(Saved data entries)
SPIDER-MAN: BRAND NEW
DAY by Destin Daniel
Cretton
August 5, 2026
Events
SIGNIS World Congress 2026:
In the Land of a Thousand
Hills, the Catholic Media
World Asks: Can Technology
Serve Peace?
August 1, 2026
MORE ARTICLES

---

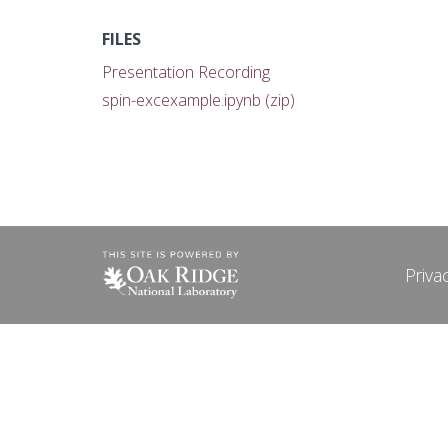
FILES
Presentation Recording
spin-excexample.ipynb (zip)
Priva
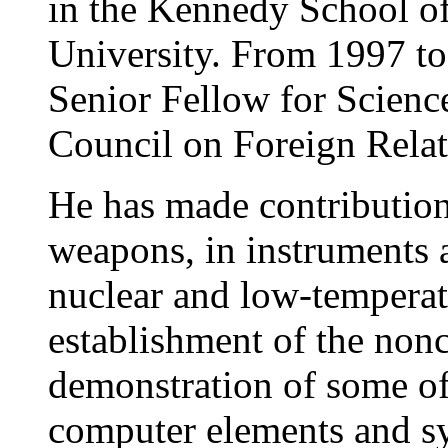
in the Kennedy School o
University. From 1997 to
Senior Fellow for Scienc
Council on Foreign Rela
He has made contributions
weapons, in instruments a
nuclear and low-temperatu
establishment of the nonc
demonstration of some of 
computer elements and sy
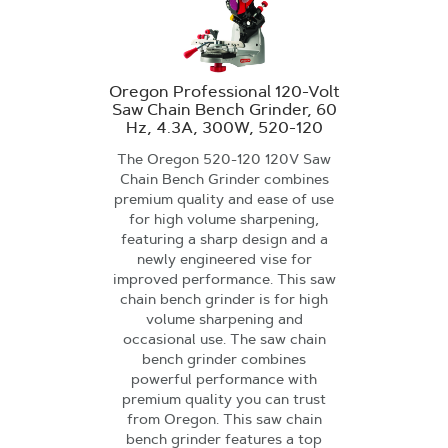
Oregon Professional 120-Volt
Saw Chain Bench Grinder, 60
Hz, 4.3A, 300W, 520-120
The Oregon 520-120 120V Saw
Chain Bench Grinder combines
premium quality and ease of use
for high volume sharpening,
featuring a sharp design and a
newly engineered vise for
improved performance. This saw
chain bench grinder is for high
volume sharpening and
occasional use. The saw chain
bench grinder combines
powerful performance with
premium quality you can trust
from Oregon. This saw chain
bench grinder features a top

* * *

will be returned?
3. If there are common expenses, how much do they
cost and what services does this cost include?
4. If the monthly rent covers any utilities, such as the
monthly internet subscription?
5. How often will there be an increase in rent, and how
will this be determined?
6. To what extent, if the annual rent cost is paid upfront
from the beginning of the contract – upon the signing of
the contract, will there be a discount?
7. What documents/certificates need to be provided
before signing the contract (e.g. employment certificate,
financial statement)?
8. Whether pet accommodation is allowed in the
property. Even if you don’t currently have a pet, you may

- What needs to be done: Going back over the entries above, copy word for word every line from the one that has "SPIDER-MAN: BRAND NEW" on through the one that has "MORE ARTICLES".

- Response to this exercise:
SPIDER-MAN: BRAND NEW
DAY by Destin Daniel
Cretton
August 5, 2026
Events
SIGNIS World Congress 2026:
In the Land of a Thousand
Hills, the Catholic Media
World Asks: Can Technology
Serve Peace?
August 1, 2026
MORE ARTICLES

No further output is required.